#### Source data:
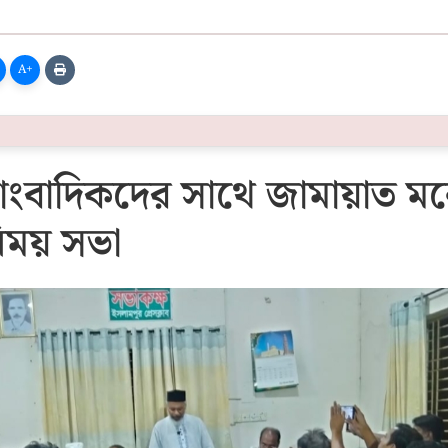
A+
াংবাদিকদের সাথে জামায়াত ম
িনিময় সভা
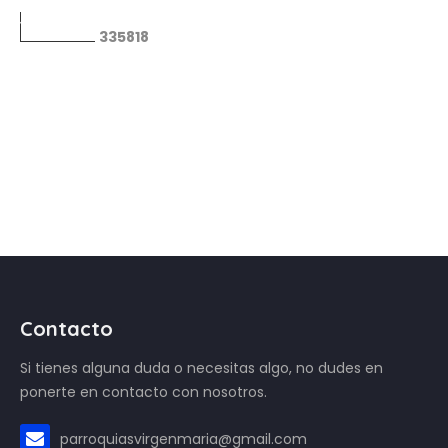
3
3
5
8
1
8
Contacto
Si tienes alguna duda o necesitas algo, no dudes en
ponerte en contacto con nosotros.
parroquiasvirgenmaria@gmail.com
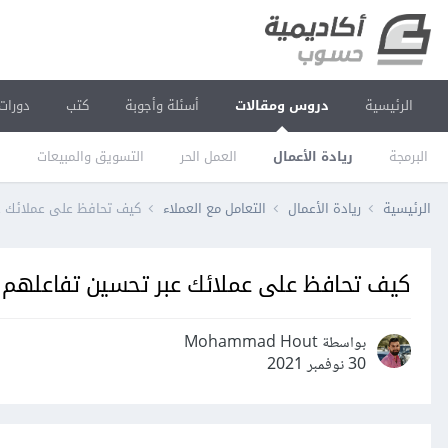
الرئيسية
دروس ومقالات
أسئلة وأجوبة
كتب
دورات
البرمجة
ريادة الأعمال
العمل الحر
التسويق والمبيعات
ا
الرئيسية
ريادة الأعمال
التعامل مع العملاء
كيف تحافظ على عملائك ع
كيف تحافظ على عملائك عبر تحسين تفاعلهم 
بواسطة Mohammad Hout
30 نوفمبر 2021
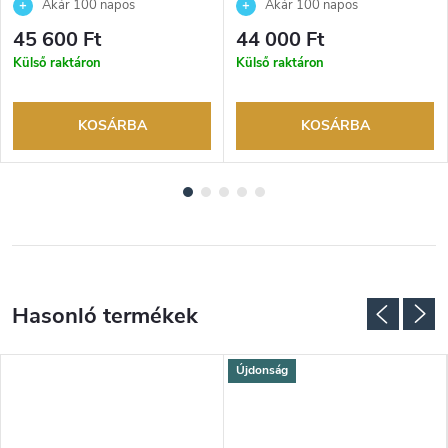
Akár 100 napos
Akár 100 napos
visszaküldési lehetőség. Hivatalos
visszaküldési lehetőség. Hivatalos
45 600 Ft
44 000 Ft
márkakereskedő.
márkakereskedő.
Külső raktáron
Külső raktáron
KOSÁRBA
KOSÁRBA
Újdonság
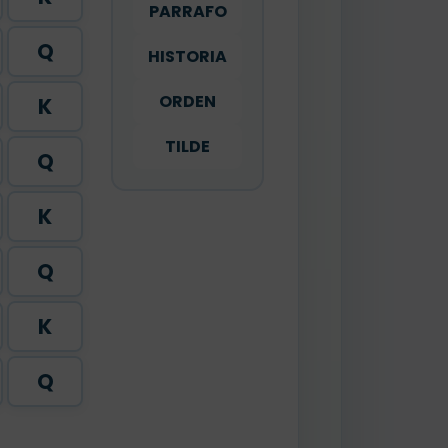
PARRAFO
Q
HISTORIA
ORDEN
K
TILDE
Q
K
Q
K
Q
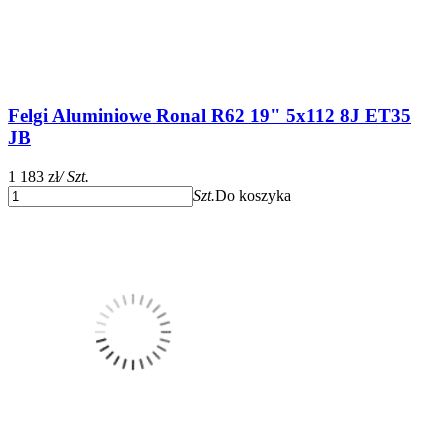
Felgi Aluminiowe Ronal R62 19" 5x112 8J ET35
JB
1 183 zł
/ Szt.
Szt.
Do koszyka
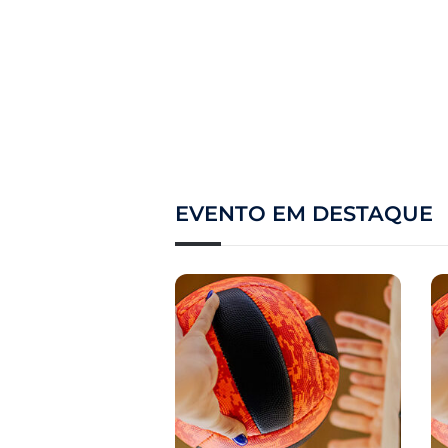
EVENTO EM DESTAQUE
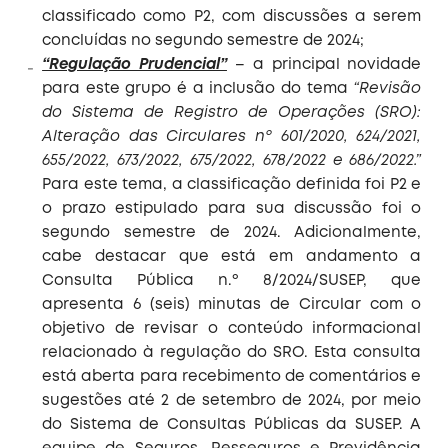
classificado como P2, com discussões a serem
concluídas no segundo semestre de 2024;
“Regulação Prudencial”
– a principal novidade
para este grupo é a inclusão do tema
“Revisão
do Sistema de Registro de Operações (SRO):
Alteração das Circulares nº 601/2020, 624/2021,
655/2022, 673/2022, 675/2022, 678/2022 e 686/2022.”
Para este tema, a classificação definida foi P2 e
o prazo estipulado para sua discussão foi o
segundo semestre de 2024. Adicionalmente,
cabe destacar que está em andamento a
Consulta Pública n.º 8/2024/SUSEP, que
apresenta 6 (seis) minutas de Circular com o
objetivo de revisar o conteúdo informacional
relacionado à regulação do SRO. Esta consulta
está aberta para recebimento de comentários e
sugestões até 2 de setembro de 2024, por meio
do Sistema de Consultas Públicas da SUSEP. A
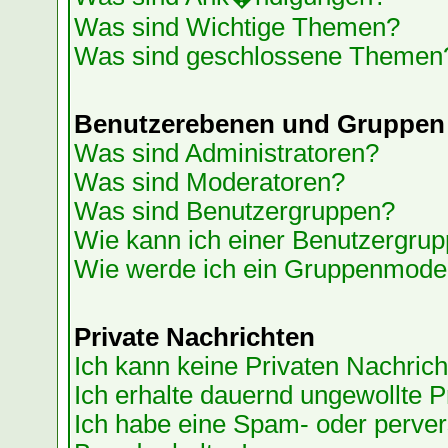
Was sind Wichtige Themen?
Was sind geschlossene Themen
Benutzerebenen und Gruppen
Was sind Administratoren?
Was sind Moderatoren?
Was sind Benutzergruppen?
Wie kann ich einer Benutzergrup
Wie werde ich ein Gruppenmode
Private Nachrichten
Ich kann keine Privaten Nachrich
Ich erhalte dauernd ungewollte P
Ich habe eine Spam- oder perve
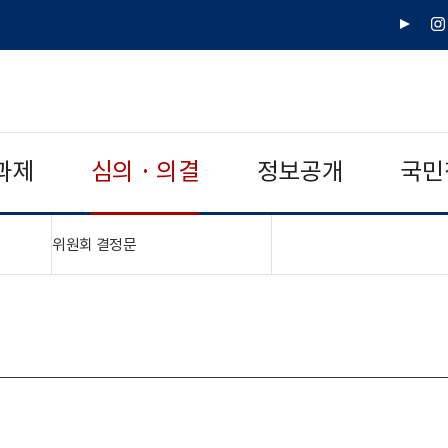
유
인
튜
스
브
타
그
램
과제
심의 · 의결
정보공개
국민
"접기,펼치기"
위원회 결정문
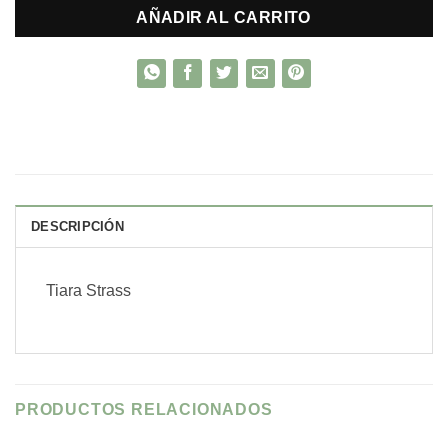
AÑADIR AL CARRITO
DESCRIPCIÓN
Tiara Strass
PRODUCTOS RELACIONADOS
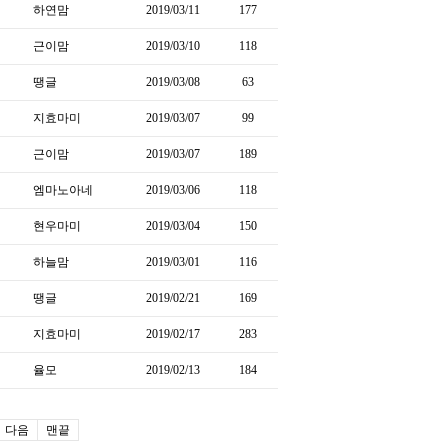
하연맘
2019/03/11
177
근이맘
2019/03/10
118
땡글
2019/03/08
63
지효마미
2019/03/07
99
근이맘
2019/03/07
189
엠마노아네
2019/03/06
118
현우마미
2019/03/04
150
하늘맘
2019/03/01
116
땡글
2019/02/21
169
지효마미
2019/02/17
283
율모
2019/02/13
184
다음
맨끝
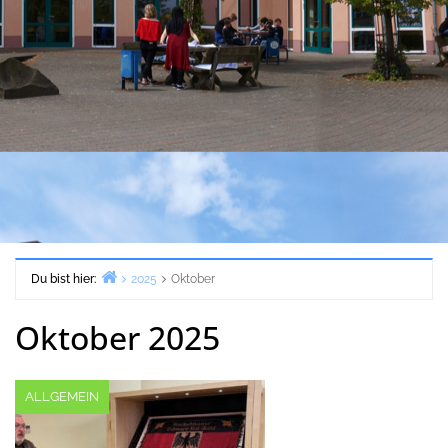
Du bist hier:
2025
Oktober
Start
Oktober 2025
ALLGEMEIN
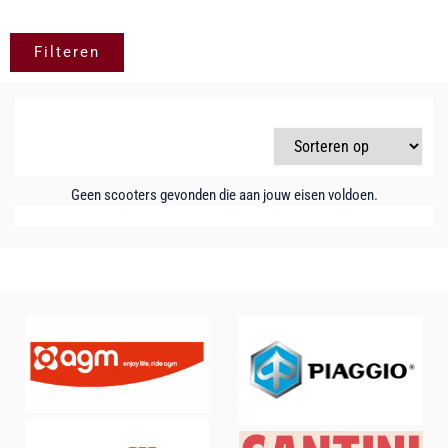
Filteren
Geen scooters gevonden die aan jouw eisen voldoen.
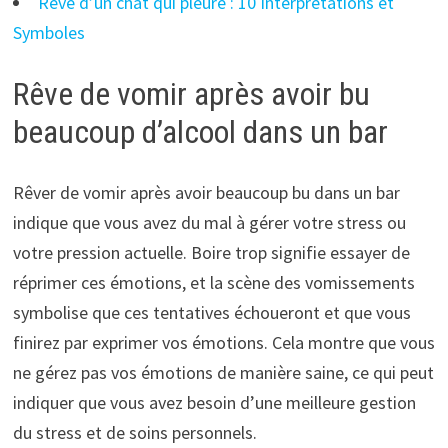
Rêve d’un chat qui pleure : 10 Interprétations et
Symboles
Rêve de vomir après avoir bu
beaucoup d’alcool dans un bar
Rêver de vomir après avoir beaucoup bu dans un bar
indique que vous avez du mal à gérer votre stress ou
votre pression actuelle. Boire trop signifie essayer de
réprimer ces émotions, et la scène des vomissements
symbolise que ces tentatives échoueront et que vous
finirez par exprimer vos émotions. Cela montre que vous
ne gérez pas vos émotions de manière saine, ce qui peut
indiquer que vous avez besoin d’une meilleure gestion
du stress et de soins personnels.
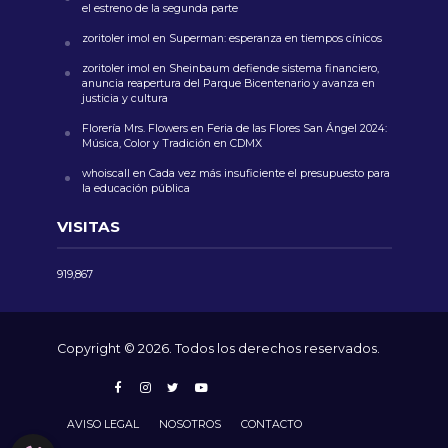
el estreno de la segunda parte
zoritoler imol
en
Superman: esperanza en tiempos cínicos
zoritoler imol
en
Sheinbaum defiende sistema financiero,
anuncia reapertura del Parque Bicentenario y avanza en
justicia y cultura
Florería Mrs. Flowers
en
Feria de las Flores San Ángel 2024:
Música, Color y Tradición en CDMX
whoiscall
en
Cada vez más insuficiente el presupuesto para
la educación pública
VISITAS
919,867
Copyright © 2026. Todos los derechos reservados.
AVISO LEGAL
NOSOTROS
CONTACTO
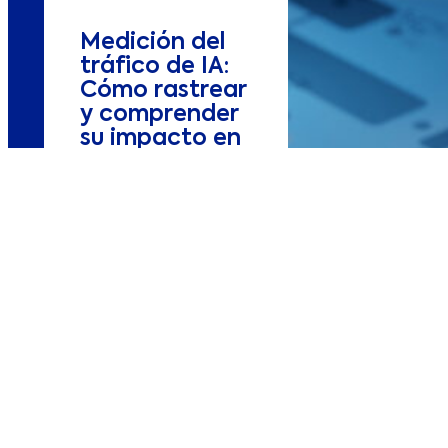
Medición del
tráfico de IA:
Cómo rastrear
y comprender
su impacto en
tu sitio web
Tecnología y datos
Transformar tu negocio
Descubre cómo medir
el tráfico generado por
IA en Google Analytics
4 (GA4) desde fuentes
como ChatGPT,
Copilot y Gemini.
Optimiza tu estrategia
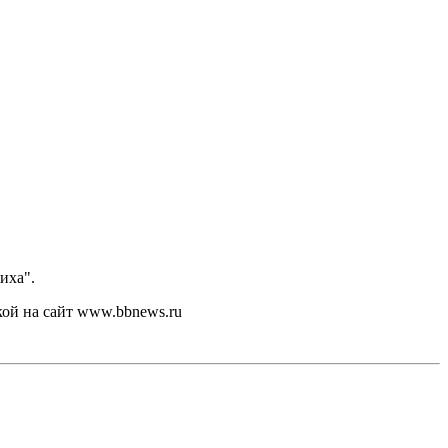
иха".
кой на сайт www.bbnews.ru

#### Exercise description:
Each line carrying the string "segundo" should be copied out from the entries.

#### Exercise result:
concluídas no segundo semestre de 2024;
segundo semestre de 2024. Adicionalmente,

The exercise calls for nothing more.